You are also welcome to schedule an appointment with a member of the PRDS team. While we are unable to write your DMP for you, we are happy to review your funding call and guide you through the information you will need to provide as part of your DMP
Having a Plan Reviewed
PRDS also offers free and confidential feedback on draft DMPs. If you would like to request feedback, we require:
- Your draft DMP (either via email [email@example.com] or by selecting the “Request Feedback” option on the last page of your DMP template in the DMPTool).
- Your funding announcement.
- Your deadline to submit your grant proposal.
NOTE: Reviewing DMPs is a process and may involve several rounds of edits or a conversation between you and our team.
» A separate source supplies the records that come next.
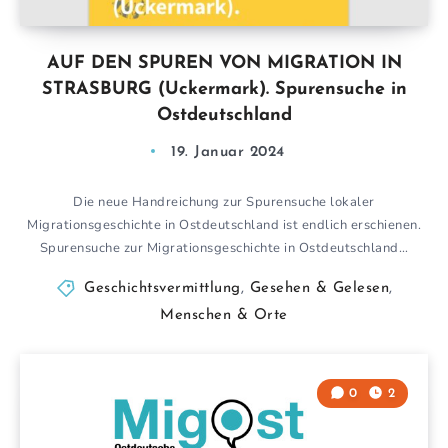
AUF DEN SPUREN VON MIGRATION IN
STRASBURG (Uckermark). Spurensuche in
Ostdeutschland
19. Januar 2024
Die neue Handreichung zur Spurensuche lokaler
Migrationsgeschichte in Ostdeutschland ist endlich erschienen.
Spurensuche zur Migrationsgeschichte in Ostdeutschland…
Geschichtsvermittlung
,
Gesehen & Gelesen
,
Menschen & Orte
0
2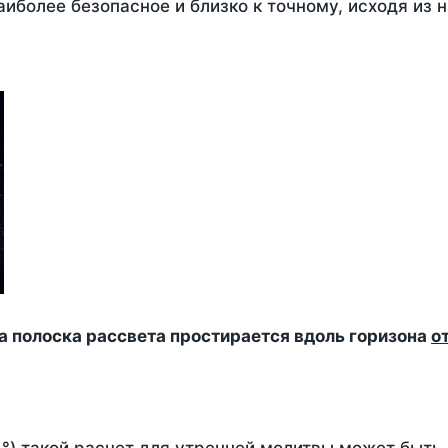
аиболее безопасное и близко к точному, исходя из
да полоска рассвета простирается вдоль горизона
о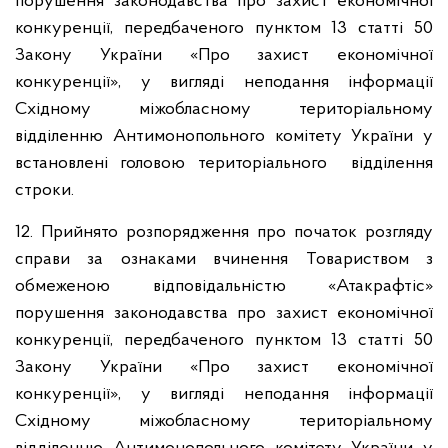
порушення законодавства про захист економічної
конкуренції, передбаченого пунктом 13 статті 50
Закону України «Про захист економічної
конкуренції», у вигляді неподання інформації
Східному міжобласному територіальному
відділенню Антимонопольного комітету України у
встановлені головою територіального відділення
строки.
12. Прийнято розпорядження про початок розгляду
справи за ознаками вчинення Товариством з
обмеженою відповідальністю «Атакрафтіс»
порушення законодавства про захист економічної
конкуренції, передбаченого пунктом 13 статті 50
Закону України «Про захист економічної
конкуренції», у вигляді неподання інформації
Східному міжобласному територіальному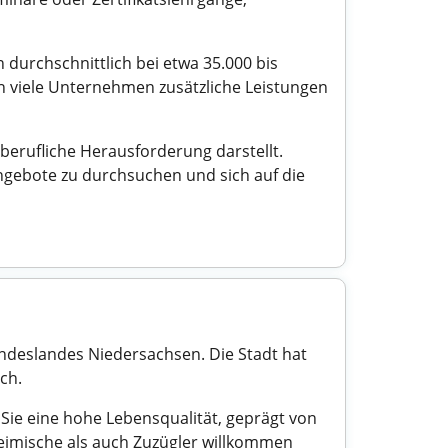
n durchschnittlich bei etwa 35.000 bis
n viele Unternehmen zusätzliche Leistungen
erufliche Herausforderung darstellt.
nangebote zu durchsuchen und sich auf die
Bundeslandes Niedersachsen. Die Stadt hat
ich.
Sie eine hohe Lebensqualität, geprägt von
eimische als auch Zuzügler willkommen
The timeline for requesting a DMP review is as follows:
- Single-lab or single-PI grants: no fewer than 5 business days;
- Complex, multi-institution grants, including Centers: no fewer than 10 business days.
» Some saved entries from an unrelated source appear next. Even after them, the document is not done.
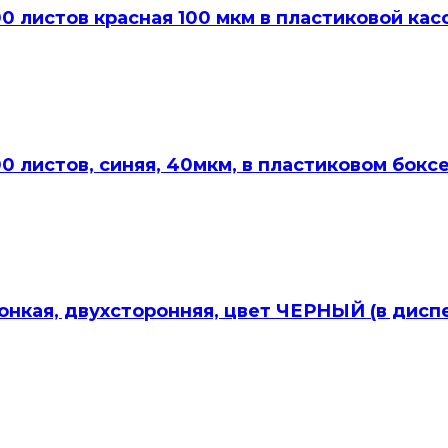
0 листов красная 100 мкм в пластиковой кас
0 листов, синяя, 40мкм, в пластиковом бокс
онкая, двухсторонняя, цвет ЧЕРНЫЙ (в дисп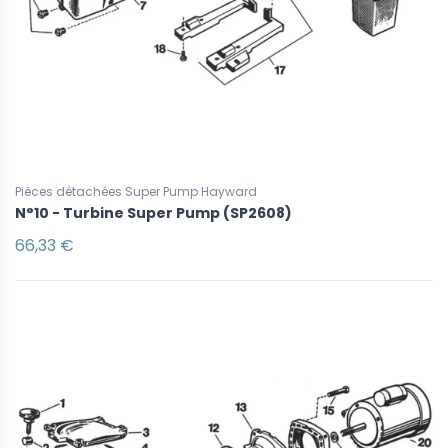
Pièces détachées Super Pump Hayward
N°10 - Turbine Super Pump (SP2608)
66,33 €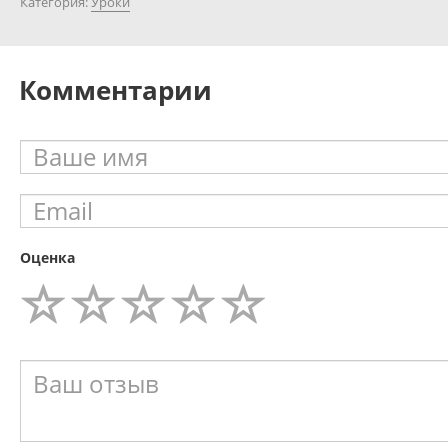
Категория:
Уроки
Комментарии
Оценка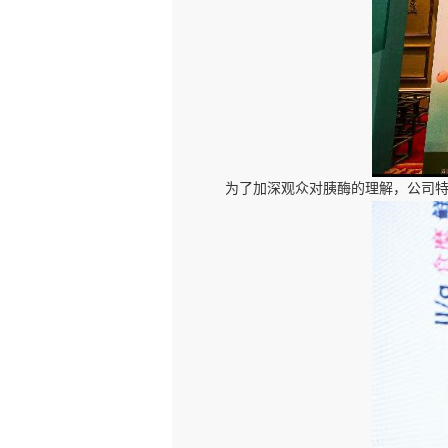
为了加深观众对胰酶的理解，公司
We will make every effort to review all DMPs submitted to us, however, we cannot guarantee a thorough review if submitted after our requested time frame.
What generally goes into a DMP?
Details will vary from funder to funder, but the Digital Curation Centre’s Checklist for a Data Management Plan provides a useful list of questions to consider when writing a DMP:
- What data will you collect or create?
Type of data, e.g., observation, experimental, simulation, derived/compiled
Form of data, e.g., text, numeric, audiovisual, discipline- or instrument-specific
File Formats, ideally using research community standards or open format (e.g., txt, csv, pdf, jpg)
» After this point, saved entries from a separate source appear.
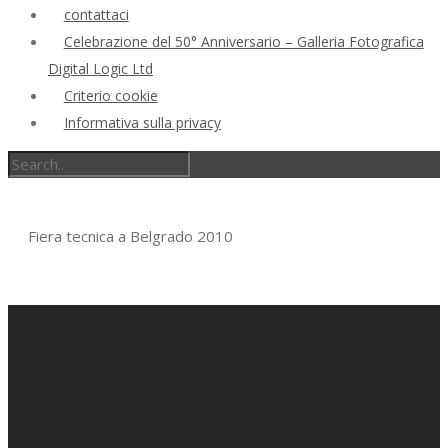
contattaci
Celebrazione del 50° Anniversario – Galleria Fotografica
Digital Logic Ltd
Criterio cookie
Informativa sulla privacy
Fiera tecnica a Belgrado 2010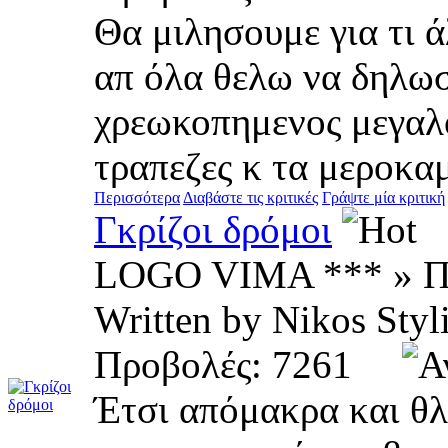
Θα μιλησουμε για τι 
απ όλα θελω να δηλωσ
χρεωκοπημενος μεγαλ
τραπεζες κ τα μεροκαμ
Περισσότερα
Διαβάστε τις κριτικές
Γράψτε μία κριτική
Γκρίζοι δρόμοι
LOGO VIMA *** » Π
Written by Nikos S
Προβολές: 7261
Έτσι απόμακρα και θλ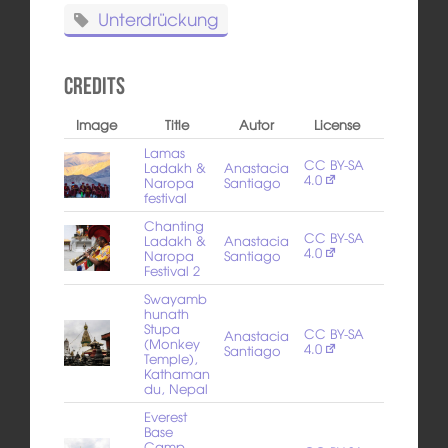
Unterdrückung
Credits
Image
Title
Autor
License
Lamas
CC BY-SA
Ladakh &
Anastacia
4.0
Naropa
Santiago
festival
Chanting
CC BY-SA
Ladakh &
Anastacia
4.0
Naropa
Santiago
Festival 2
Swayamb
hunath
Stupa
CC BY-SA
Anastacia
(Monkey
4.0
Santiago
Temple),
Kathaman
du, Nepal
Everest
Base
Camp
- How will the data be collected or created?
- What documentation and metadata will accompany the data?
- How will you manage any ethical issues?
- How will you manage copyright and intellectual property rights issues?
- How will the data be stored and backed up during research?
- How will you manage access and security?
- Which data should be retained, shared, and/or preserved?
- What is the long-term preservation plan for the dataset?
- How will you share the data?
- Are any restrictions on data sharing required?
- Who will be responsible for data management?
- What resources will you require to implement your plan?
Additional key things to consider
Anticipate the storage, infrastructure, and software needs of the project
Consider the types of data that will be created or used in the project. For example, will your project…
- generate large amounts of data?
- require coordinated effort between offsite collaborators?
- use data that has licensing agreements or other restrictions on its use?
- Involve human or non-human animal subjects?
Answers to questions like these will help you accurately assess what you’ll need during the project and prevent delays during crucial stages.
Create or adopt standard terminology and file-naming practices
Decide on file and directory naming conventions and stick to them. Document them (either independently or as part of a standard operating procedure (SOP) document) so that any new graduate students, post-docs, or collaborators can transition smoothly into the project.
Set a schedule for your data management activities
Plan and implement a back-up schedule onto shared storage in order to ensure that more than one copy of the data exists. Periodic file and/or directory clean-ups will help keep “publication quality” data safe and accessible.
Make it clear who is responsible for what. For example, assign a data manager who can check that backup clients are functional, monitor shared directories for clean-up or archiving maintenance, and follow up with project members as needed.
Decide where your data will go after the end of the project. Data that are associated with publications need to be preserved long-term, and so it’s good to decide early on where the data will be stored (e.g. a discipline or institutional repository) and when and how it will get there. Other data may need this level of preservation as well. PRDS can help you find places to store your data and provide advice about what kinds of data to plan to keep.